Saved entries
* * * * *

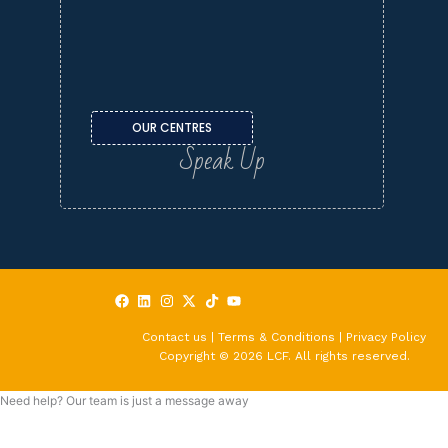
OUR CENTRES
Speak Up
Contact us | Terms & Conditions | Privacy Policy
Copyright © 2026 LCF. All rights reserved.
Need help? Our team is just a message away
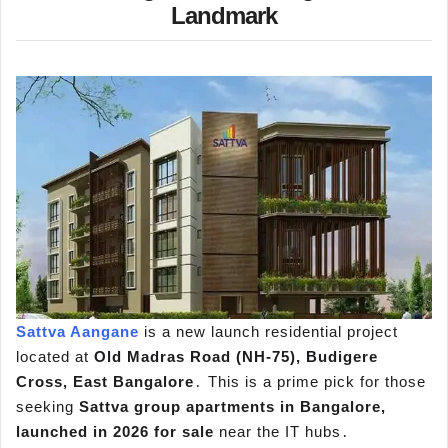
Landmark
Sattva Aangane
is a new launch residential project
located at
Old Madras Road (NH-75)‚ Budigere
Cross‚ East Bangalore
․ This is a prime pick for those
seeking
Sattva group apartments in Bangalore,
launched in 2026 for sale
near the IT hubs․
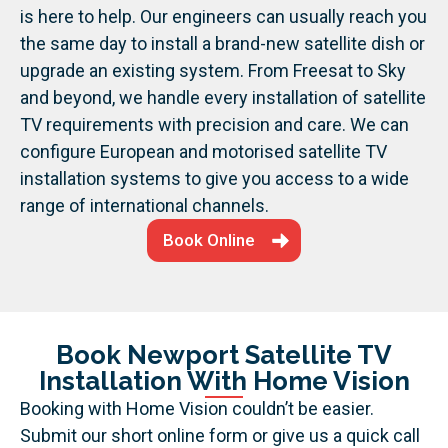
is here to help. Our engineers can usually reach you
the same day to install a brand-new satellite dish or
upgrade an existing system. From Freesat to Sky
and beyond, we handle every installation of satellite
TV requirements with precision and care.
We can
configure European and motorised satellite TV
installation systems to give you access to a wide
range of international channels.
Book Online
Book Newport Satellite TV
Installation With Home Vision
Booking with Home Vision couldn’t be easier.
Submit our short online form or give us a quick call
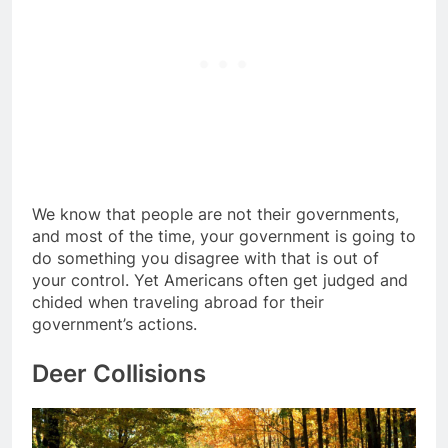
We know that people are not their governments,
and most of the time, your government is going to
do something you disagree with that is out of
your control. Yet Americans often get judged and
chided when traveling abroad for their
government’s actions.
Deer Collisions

* * * * *

Problem to work on: Working from the records above, reproduce exactly the lines from the one with "Need help? Our team is just a message away" through the last line, without the pictures.

Worked solution:
Need help? Our team is just a message away
Landmark
Sattva Aangane
is a new launch residential project
located at
Old Madras Road (NH-75)‚ Budigere
Cross‚ East Bangalore
․ This is a prime pick for those
seeking
Sattva group apartments in Bangalore,
launched in 2026 for sale
near the IT hubs․
is here to help. Our engineers can usually reach you
the same day to install a brand-new satellite dish or
upgrade an existing system. From Freesat to Sky
and beyond, we handle every installation of satellite
TV requirements with precision and care.
We can
configure European and motorised satellite TV
installation systems to give you access to a wide
range of international channels.
Book Online
Book Newport Satellite TV
Installation With Home Vision
Booking with Home Vision couldn’t be easier.
Submit our short online form or give us a quick call
We know that people are not their governments,
and most of the time, your government is going to
do something you disagree with that is out of
your control. Yet Americans often get judged and
chided when traveling abroad for their
government’s actions.
Deer Collisions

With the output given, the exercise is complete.